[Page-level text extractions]

────────────────

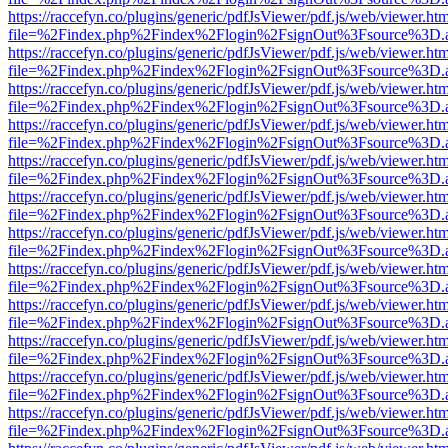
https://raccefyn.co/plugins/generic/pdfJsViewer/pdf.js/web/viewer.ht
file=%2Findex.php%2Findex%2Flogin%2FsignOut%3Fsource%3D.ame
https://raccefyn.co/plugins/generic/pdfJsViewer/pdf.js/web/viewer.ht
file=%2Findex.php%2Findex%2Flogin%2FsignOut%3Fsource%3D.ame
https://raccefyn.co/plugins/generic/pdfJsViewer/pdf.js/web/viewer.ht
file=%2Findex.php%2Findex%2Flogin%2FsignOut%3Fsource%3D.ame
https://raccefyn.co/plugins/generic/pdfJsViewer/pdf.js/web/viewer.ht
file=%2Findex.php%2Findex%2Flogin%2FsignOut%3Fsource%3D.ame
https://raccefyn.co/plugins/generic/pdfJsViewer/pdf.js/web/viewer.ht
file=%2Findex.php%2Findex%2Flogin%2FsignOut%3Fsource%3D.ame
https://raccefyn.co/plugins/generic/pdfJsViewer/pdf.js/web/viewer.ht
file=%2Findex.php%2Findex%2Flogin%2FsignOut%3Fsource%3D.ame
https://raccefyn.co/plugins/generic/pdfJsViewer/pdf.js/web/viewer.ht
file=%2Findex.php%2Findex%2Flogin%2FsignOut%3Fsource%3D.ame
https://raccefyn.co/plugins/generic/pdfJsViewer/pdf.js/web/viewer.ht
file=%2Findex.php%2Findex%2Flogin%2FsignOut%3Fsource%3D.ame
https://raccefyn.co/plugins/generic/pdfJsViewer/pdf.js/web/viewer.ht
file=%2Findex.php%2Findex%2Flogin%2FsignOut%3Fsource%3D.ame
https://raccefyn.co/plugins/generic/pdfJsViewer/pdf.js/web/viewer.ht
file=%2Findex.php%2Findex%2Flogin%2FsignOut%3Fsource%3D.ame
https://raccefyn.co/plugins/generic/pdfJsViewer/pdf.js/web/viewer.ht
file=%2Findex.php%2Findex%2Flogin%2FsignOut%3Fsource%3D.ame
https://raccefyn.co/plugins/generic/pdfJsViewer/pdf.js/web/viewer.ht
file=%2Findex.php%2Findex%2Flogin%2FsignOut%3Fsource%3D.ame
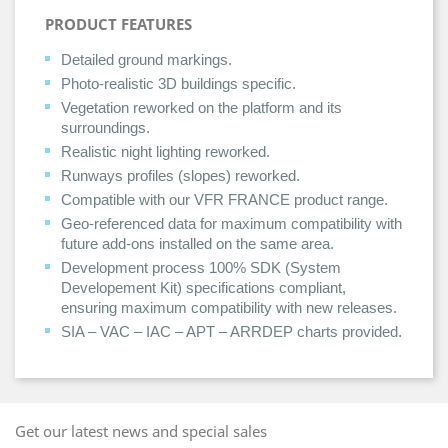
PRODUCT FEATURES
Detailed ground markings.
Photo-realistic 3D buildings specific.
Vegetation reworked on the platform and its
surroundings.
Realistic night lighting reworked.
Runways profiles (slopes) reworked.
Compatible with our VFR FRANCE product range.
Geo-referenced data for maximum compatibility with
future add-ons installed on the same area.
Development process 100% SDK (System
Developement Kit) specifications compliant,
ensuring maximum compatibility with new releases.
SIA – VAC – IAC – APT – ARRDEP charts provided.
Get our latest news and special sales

────────────────

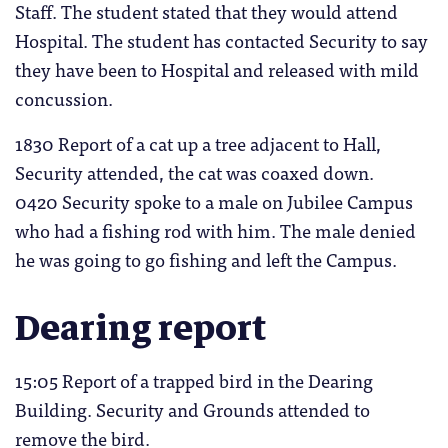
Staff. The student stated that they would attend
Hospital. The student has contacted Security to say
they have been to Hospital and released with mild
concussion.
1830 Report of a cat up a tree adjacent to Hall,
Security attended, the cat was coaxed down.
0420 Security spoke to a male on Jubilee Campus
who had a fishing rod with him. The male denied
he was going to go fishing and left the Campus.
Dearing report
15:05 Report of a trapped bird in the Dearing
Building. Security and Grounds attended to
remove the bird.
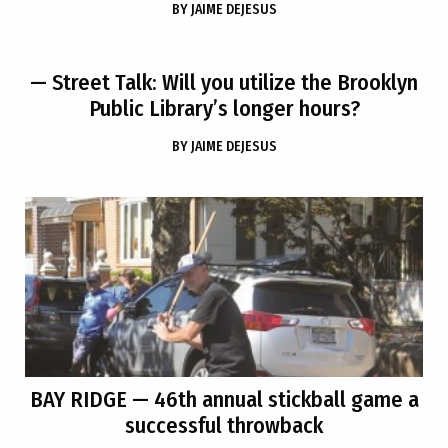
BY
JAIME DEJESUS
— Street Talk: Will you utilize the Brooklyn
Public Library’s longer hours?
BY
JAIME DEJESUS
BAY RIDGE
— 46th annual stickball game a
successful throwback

────────────────

### TASK REQUIREMENTS
If a line in the data contains the string "with", copy it.

### FINISHED TASK
Compatible with our VFR FRANCE product range.
Geo-referenced data for maximum compatibility with
ensuring maximum compatibility with new releases.
they have been to Hospital and released with mild
who had a fishing rod with him. The male denied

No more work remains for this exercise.